Oxygenation of head and neck cancer: changes during radiotherapy and impact on treatment outcome
Introduction
Tumor hypoxia predicts an adverse treatment outcome in the radiotherapeutic management of cancer of the head and neck, uterine cervix, and in soft tissue sarcomas [2], [4], [7], [10], [11], [15]. For cervical carcinoma, the significance is independent of other known variables such as tumor stage [10]. Whether such independent significance exists in head and neck cancer as well is not known.
Reoxygenation has been demonstrated to occur early in the course of preoperative irradiation and hyperthermia for soft tissue sarcomas.
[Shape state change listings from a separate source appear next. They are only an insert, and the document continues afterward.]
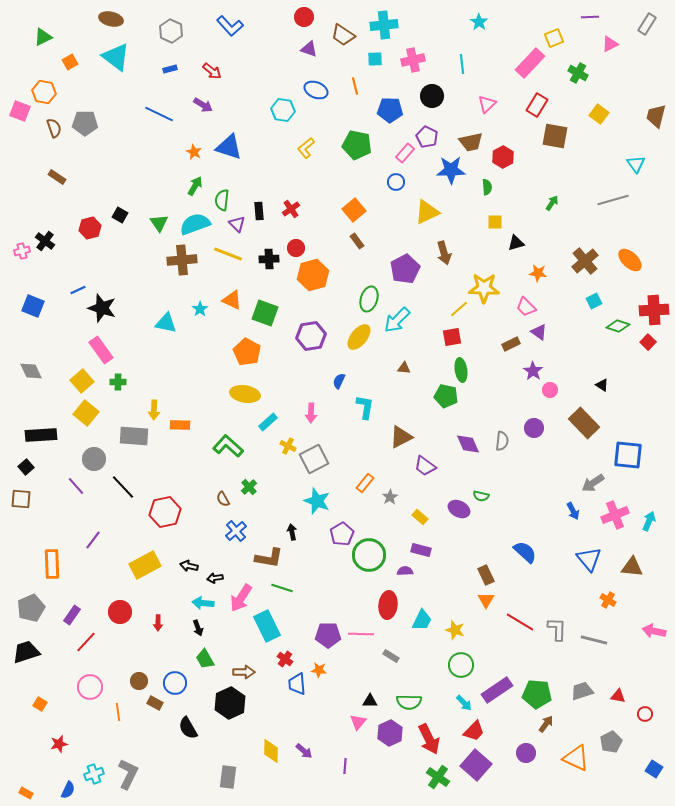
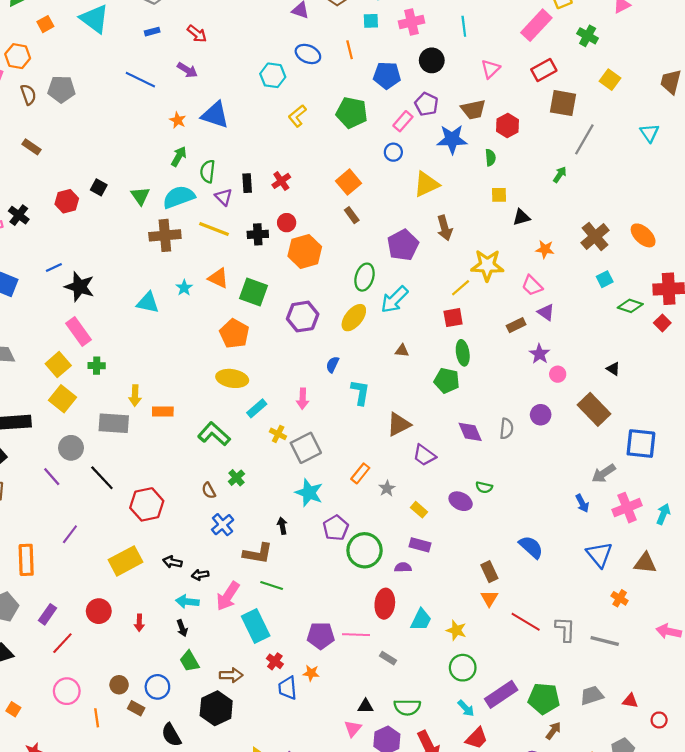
red rectangle: (537, 105) -> (544, 70), turned 30
gray line: (613, 200) -> (584, 139), moved, turned -44

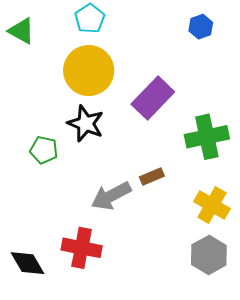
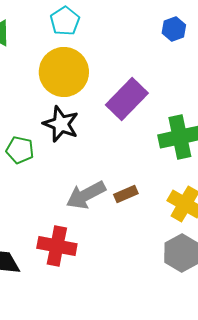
brown rectangle: (152, 177) -> (126, 194), moved

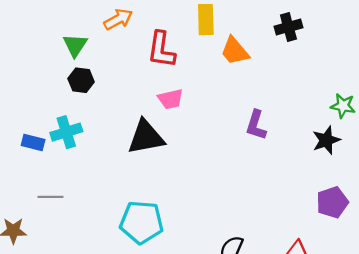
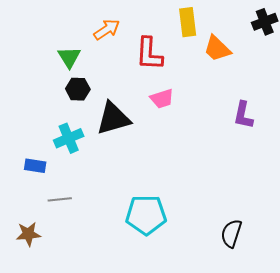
black triangle: (146, 137) -> (113, 118), moved
blue rectangle: (33, 143) -> (35, 166), moved

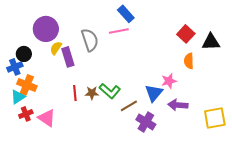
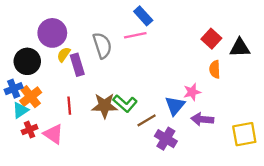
black circle: (24, 54) -> (27, 61), size x1.5
blue cross: (15, 67) -> (14, 89), moved
orange cross: (27, 85) -> (31, 97), turned 30
red line: (75, 93) -> (69, 106), moved
brown star: (92, 93) -> (105, 106), size x1.6

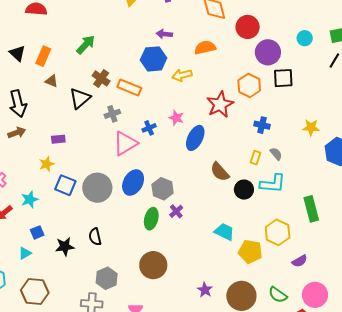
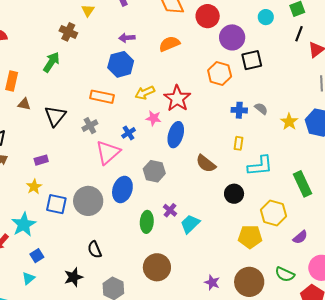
yellow arrow: (182, 75) -> (145, 93), moved
brown cross: (101, 78) -> (68, 32), moved
red star: (220, 104) -> (177, 98), moved
yellow star: (311, 127) -> (289, 122), moved, turned -30
gray semicircle: (276, 154) -> (261, 109), moved
gray hexagon: (163, 189) -> (154, 171), moved
black circle: (244, 190) -> (234, 194), moved
cyan star: (30, 199) -> (24, 224), size x1.4
cyan trapezoid: (224, 232) -> (190, 224), moved, turned -60
black star: (65, 246) -> (73, 277), moved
Improved tumor oxygenation has been correlated with increased likelihood of favorable pathologic response [3]. Treatment induced changes in the oxygenation of head and neck cancer along with any associated clinical significance are less well understood [13]. In a preliminary report, we described worse local control, disease free survival, and overall survival in head and neck cancer patients with tumor median pO2 values <10 mmHg [4]. At that time, most patients had only undergone pretreatment oxygen assessment. Since then the total number of patients enrolled in this study has more than doubled. Our policy has also been revised to incorporate a second set of measurements early in the course of treatment. This report updates our previous experience, evaluates treatment induced changes in tumor oxygenation, and examines the significance of tumor oxygenation in a multivariate setting.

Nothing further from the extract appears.